Formal Specification
TypeScript types should be treated with exactly the same (or even greater!) rigor as other elements of the JavaScript ecosystem, with the same level of commitment to stability, clear and accurate use of Semantic Versioning, testing, and clear policies about breaking changes.
TypeScript introduces two new concerns around breaking changes for packages which publish types.
-
TypeScript does not adhere to the same norms around Semantic Versioning as the rest of the npm ecosystem, so it is important for package authors to understand when TypeScript versions may introduce breaking changes without any other change made to the package.
-
The runtime behavior of the package is no longer the only source of potentially-breaking changes: types may be as well. In a well-typed package, runtime behavior and types should be well-aligned, but it is possible to introduce breaking changes to types without changing runtime behavior and vice versa.
Changes to the types of the public interface are subject to the same constraints as runtime code: breaking the public published types entails a breaking change. Not all changes to published types are breaking, however:
- Some changes will continue to allow user code to continue working without any issue.
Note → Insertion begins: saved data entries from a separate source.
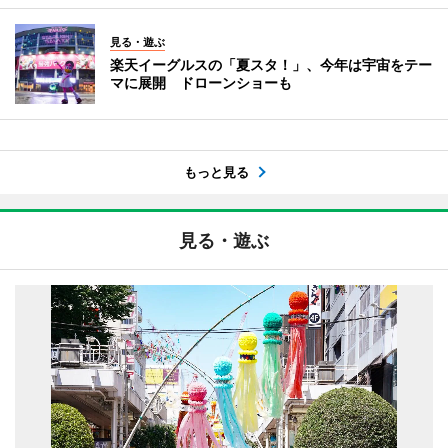
見る・遊ぶ
楽天イーグルスの「夏スタ！」、今年は宇宙をテー
マに展開 ドローンショーも
もっと見る
見る・遊ぶ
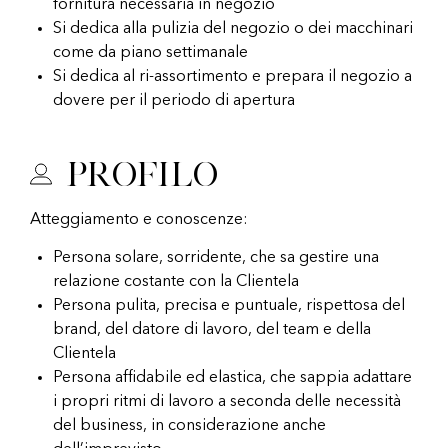
fornitura necessaria in negozio
Si dedica alla pulizia del negozio o dei macchinari
come da piano settimanale
Si dedica al ri-assortimento e prepara il negozio a
dovere per il periodo di apertura
Profilo
Atteggiamento e conoscenze:
Persona solare, sorridente, che sa gestire una
relazione costante con la Clientela
Persona pulita, precisa e puntuale, rispettosa del
brand, del datore di lavoro, del team e della
Clientela
Persona affidabile ed elastica, che sappia adattare
i propri ritmi di lavoro a seconda delle necessità
del business, in considerazione anche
- Some published types represent private API.
Defining the contract
It is impossible to define the difference between breaking and non-breaking changes purely in the abstract. Instead, we must define exactly what changes are "backwards-compatible" and which are "breaking," and we must further define what constitutes a legitimate "bug fix" for type definitions designed to represent runtime behavior. Note that this is a socio-technical contract, not a purely-technical contract, and therefore (contra Hyrum’s Law) a breaking change is not simply any observable change to a system but rather a change to the system which violates the contract.
Accordingly, we propose careful and specific definitions of breaking, non-breaking, and bug-fix changes for TypeScript types. Because types are designed to represent runtime behavior, we assume throughout that these changes do in fact correctly represent changes to runtime behavior, and that changes which incorrectly represent runtime behavior are bugs.
Note: The examples supplied throughout via links to the TypeScript are illustrative rather than normative. However, the distinction between "observed" and "promised" behavior in TypeScript is quite loose: there is no independent specification, so the formal behavior of the type system is implementation-specified.
Variance
Virtually all of the rules around what constitutes a breaking change to types come down to variance.1 In a real sense, everything in the discussion below is a way of showing the variance rules by example.2
In many cases, these are the standard variance rules applicable in any and all languages with types:
- read-only types (sources) may be covariant
- write-only types (sinks) may be contravariant
- read-write (mutable) types must be invariant
These basic intuitions underlie the guidelines below. However, several factors complicate them.
First of all, notice that the vast majority of objects in JavaScript are mutable, which means they must be invariant. When combined with type inference, this effectively means that any change to an object type can cause breakage for consumers. (The only real counter-examples are readonly
types.)
Additionally, TypeScript has two other features many other languages do not which complicate reasoning about variance: structural typing, higher-order type operations. The result of these additional features is a further impossibility of safely writing types which can be guaranteed never to stop compiling for runtime-safe changes.
Accordingly, we propose the rules below, with the caveat that (as noted in several places throughout) they will not prevent all possible breakage—only the majority of it, and substantially the worst of it. Most of all, they give us a workable approach which can be well-tested and well-understood, and the edge cases identified here do not prevent the rules from being generally useful or applicable.3
For a more detailed explanation and analysis of the impact of variance on these rules, see Appendix C: Variance in TypeScript.
Notes
For the purposes of this discussion, I will assume knowledge of variance, rather than explaining it.
Thanks to Ryan Cavanaugh of the TypeScript team for pointing out the various examples which motivated this discussion.
Precisely because SemVer is a sociological and not only a technical contract, the problem is tractable: We define a breaking change as above, and accept the reality that some changes are not preventable (but may in many cases be mitigated or fixed automatically). This is admittedly unsatisfying, but we believe it satisfices our constraints.